Istvan: I already had this idea back in 2013 after spending some time in China to start an independent zine providing a different platform for creatives to build a bridge between the west and the east. There was not much planning involved, because then I would have figured out all those obstacles that China provides for publications and probably elsewhere would be nowhere.
How did you come up with the name?
Istvan: I was going through my folders of creative ideas on my computer and bumped into this file that had my handwritten version of the word ‘elsewhere’. Then I put some thoughts into it and figured it would make such a great name for a magazine.
It stands for the concept of the magazine: digital, having different team members from different places of the world, content being created in every part of the world. Everything happens elsewhere.
Also my story is kind of representing this: a Hungarian guy ending up in China, starting a magazine in English and Chinese from scratch with zero funding…doesn’t happen too often.
Who is currently part of the core content team?
Istvan: Our core team consists of David Yang (@d.avidyang), the Managing Editor; Annachiara Biondi (@instapini_) and Deak Rostochil (@thevelvetscientist), Fashion Editors; Hebe Chen (@hebemaybe), Chinese Editor; Summer Yeh (@someryeh), Marketing Executive and Moran Chen (@mungchan), graphic designer and myself.
Everyone in the team has their own full time occupation / studies and is working on several other projects besides this, but they are the dream team for me without whom the issues wouldn’t be happening.
How do you develop the theme for each issue?
Istvan: It depends on what we’d like to work on. We throw in some ideas and then pick the one that moves the team. For us it’s really important to love what we do so we wouldn’t want to have a theme that comes from something that we don’t feel inspired by. For example, our latest issue, MEGA was the idea of Annachiara who suggested to do a theme about urbanism and us, humans interacting with metropolises.
Also, giving it to different people in the team to come up with a theme is a good way to make that person feel that it’s his or her own baby a bit more than the others.
Of course me, as a ‘mother’ I’m always there to help guide them, but I like to give creative freedom within the limits of our principles and concept that sets our direction.
Our next theme is not figured yet, as we are trying to turn the magazine into a biannual version…like a coffee table book: strongly curated, high-quality content with a cool yet clean layout. We are seeking funding for that, so let’s see.
Who reads the magazine?
Istvan: We are targeting those cool kids who are fashion forward, culturally conscious and curious. They want to know a bit more about China’s creative and cultural scene.

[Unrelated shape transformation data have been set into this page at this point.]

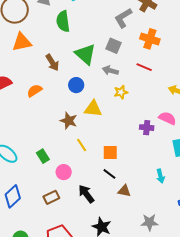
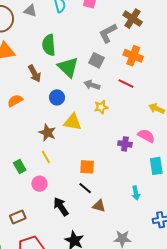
green semicircle: (63, 21) -> (49, 45), moved
yellow line: (82, 145) -> (46, 157), moved
brown rectangle: (51, 197) -> (18, 217), moved

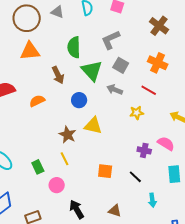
gray L-shape: (108, 33) -> (111, 40), moved
yellow star: (101, 107) -> (137, 113), moved
black line: (85, 188) -> (135, 177), moved

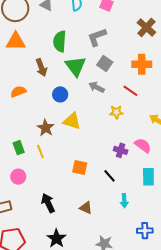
orange cross: (158, 63) -> (142, 64), turned -30
green rectangle: (38, 167) -> (19, 148), moved
pink circle: (57, 185) -> (18, 177), moved

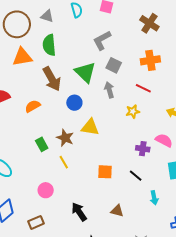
green semicircle: (60, 41) -> (49, 45), moved
brown arrow: (41, 68) -> (52, 79), size x1.4
gray arrow: (97, 87) -> (109, 90), turned 56
green rectangle: (19, 148) -> (42, 144), moved

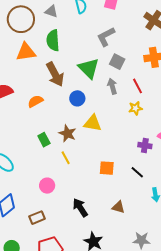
red line: (143, 88) -> (137, 86), moved, turned 35

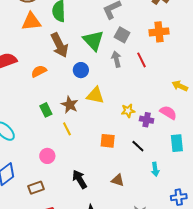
yellow star: (135, 108) -> (128, 111), moved

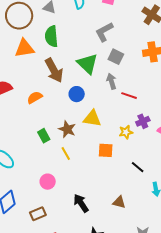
red line: (141, 60) -> (129, 96), moved, turned -42
purple cross: (147, 120) -> (143, 121), moved, turned -32
orange square: (108, 141) -> (106, 150), moved

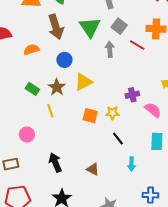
blue circle: (77, 94) -> (64, 60), moved
red line: (129, 96) -> (137, 45), moved
yellow triangle: (92, 119) -> (83, 82), turned -48
yellow star: (126, 132) -> (112, 113), moved
green rectangle: (44, 136) -> (32, 89), turned -40

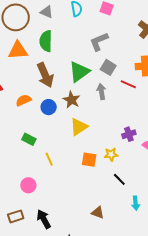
green triangle: (90, 27) -> (79, 72), turned 35
blue circle: (64, 60) -> (49, 107), moved
brown star: (57, 87) -> (71, 100), moved
black arrow: (55, 162) -> (44, 219), moved

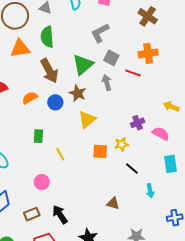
green rectangle: (29, 139) -> (38, 136), turned 72

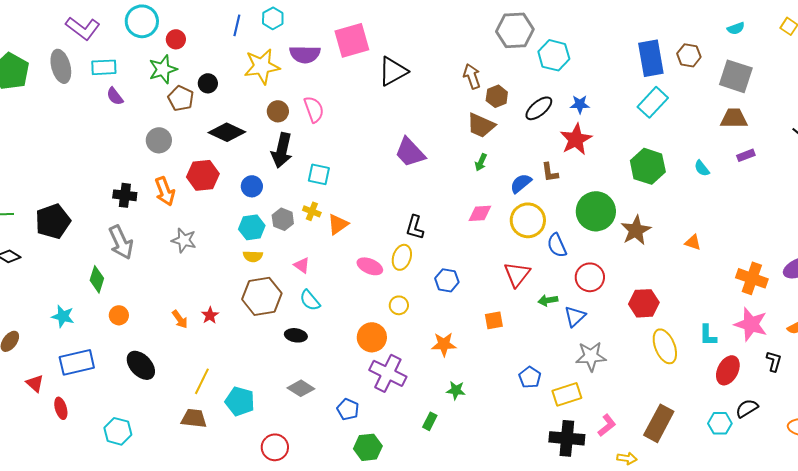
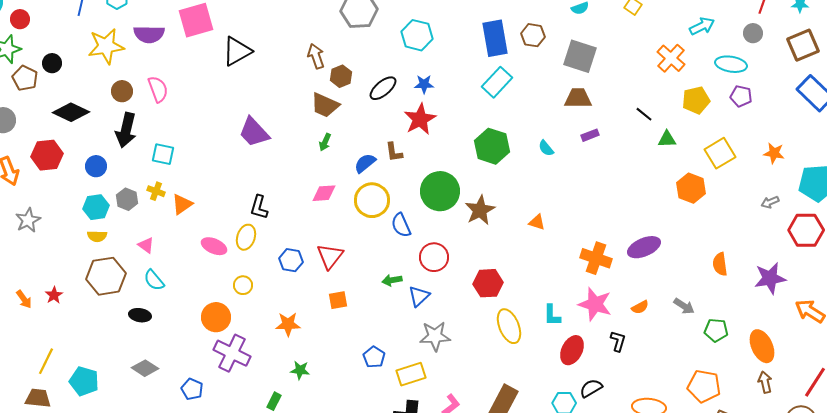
cyan hexagon: (554, 55) -> (417, 35), moved
gray star: (184, 240) -> (28, 220), turned 30
red triangle: (517, 274) -> (330, 256), moved

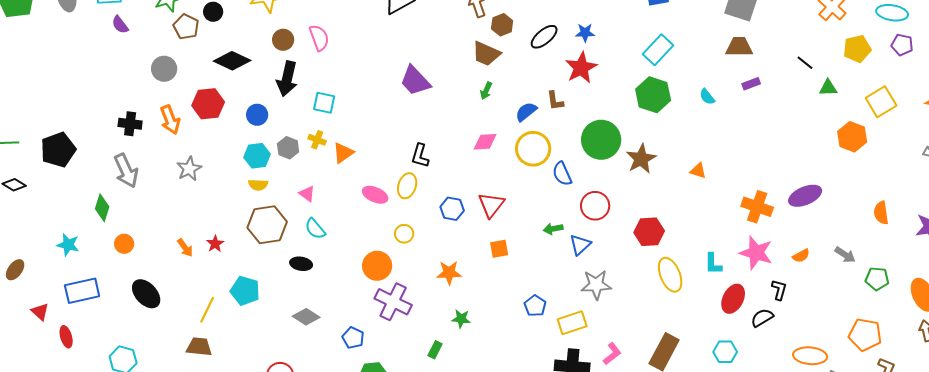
cyan rectangle: (497, 82) -> (658, 50), moved
cyan pentagon: (84, 381) -> (245, 291), moved
black semicircle: (591, 388) -> (762, 318), moved

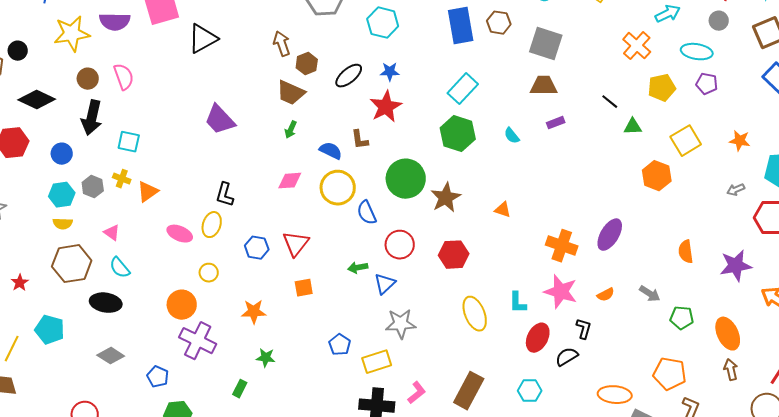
blue semicircle: (526, 112) -> (331, 151), turned 65
purple ellipse: (805, 196) -> (610, 235), turned -36
red hexagon: (649, 232) -> (454, 255), moved
black ellipse: (301, 264) -> (106, 303), size x1.4

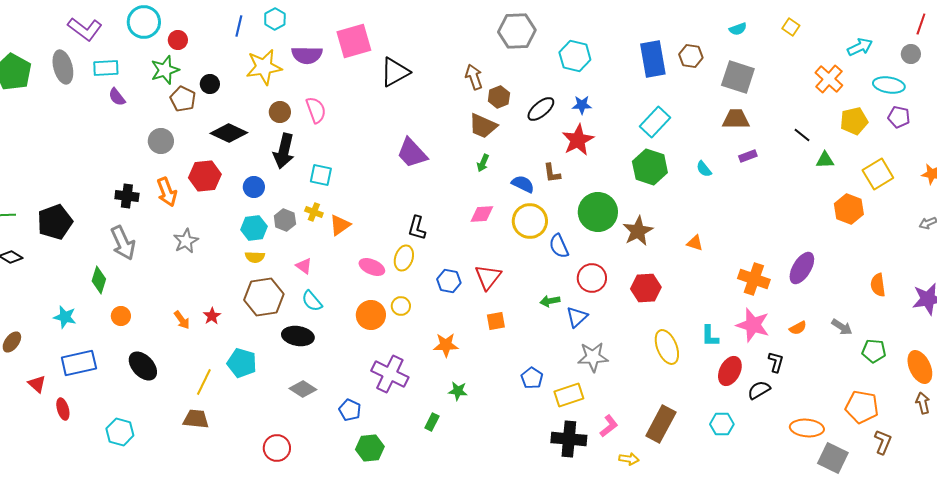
orange circle: (182, 305) -> (371, 315), moved

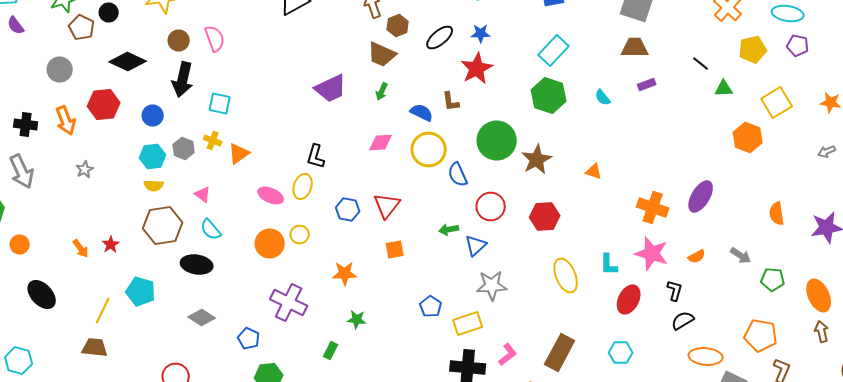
purple trapezoid: (412, 153) -> (331, 88), moved, turned -72
gray star: (186, 241) -> (85, 170), size x0.7
black semicircle: (759, 390) -> (683, 320), moved

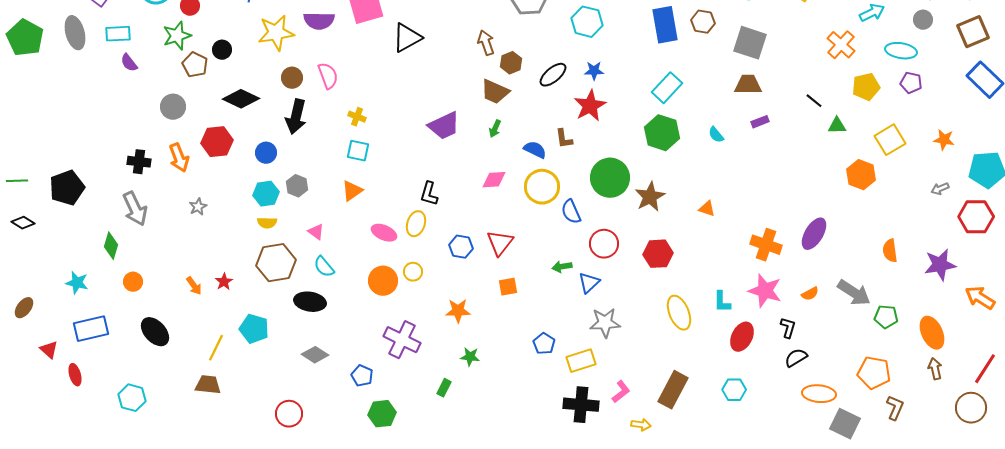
cyan square: (220, 104) -> (358, 151), moved
yellow cross: (213, 140) -> (357, 117), moved
gray arrow: (741, 256) -> (854, 293), size x1.6

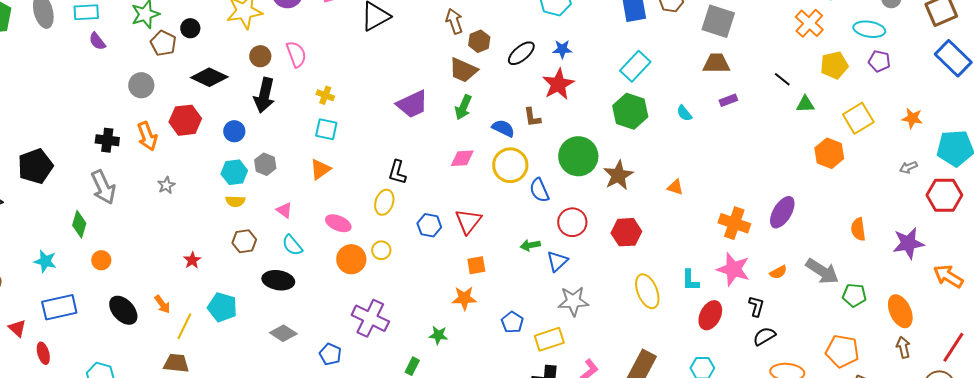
green arrow: (495, 129) -> (463, 107), size x1.4
pink ellipse: (384, 233) -> (338, 223), moved
brown hexagon: (276, 263) -> (244, 241), size x0.6
orange arrow: (194, 286) -> (162, 304), moved
orange star: (458, 311) -> (464, 298), moved

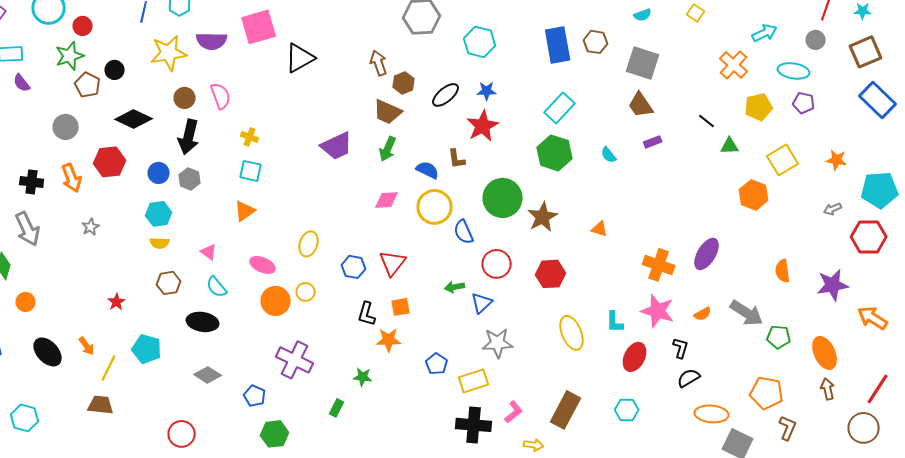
brown trapezoid: (716, 63) -> (641, 105), turned -124
gray hexagon: (265, 164) -> (190, 179), moved
black L-shape: (397, 172) -> (367, 314), moved

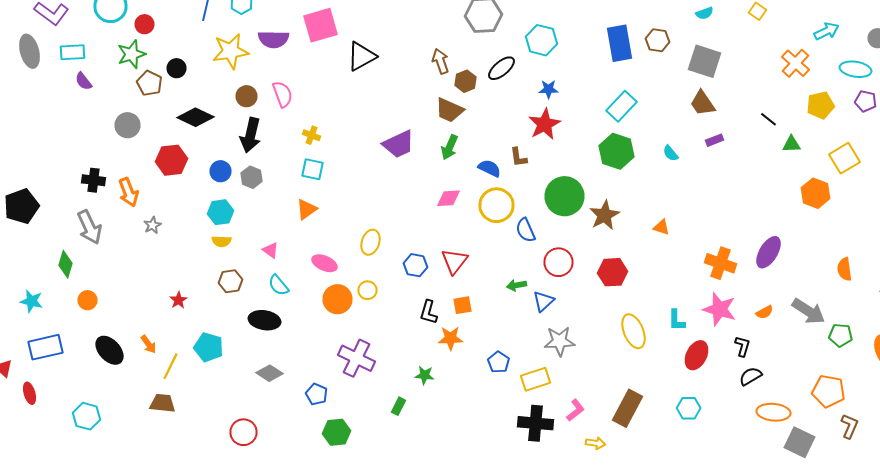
black ellipse: (446, 95) -> (502, 68), moved
orange arrow: (72, 178) -> (128, 192), moved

Our 5 main countries of readership are the UK, China, the States, Hong Kong and France. It is because we interact with creatives the most from these locations.
We want to keep this edgy, raw and real tone with our issues because we believe that’s what missing from the Chinese market.
Where do you plan to take the free digital zine? Is a commercial project or a love project?
Istvan: I started it out of passion. No commercial purposes as I’m more a creative person than a business man. Although after all these years now we are starting to reach out to brands and try to engage with long term collaborations that could be financially beneficial.
After our latest issue we are doing some updates with the website to be more dynamic and user friendly. We have some great ideas how we could be monetised yet innovative in the market amongst those big glossy magazines.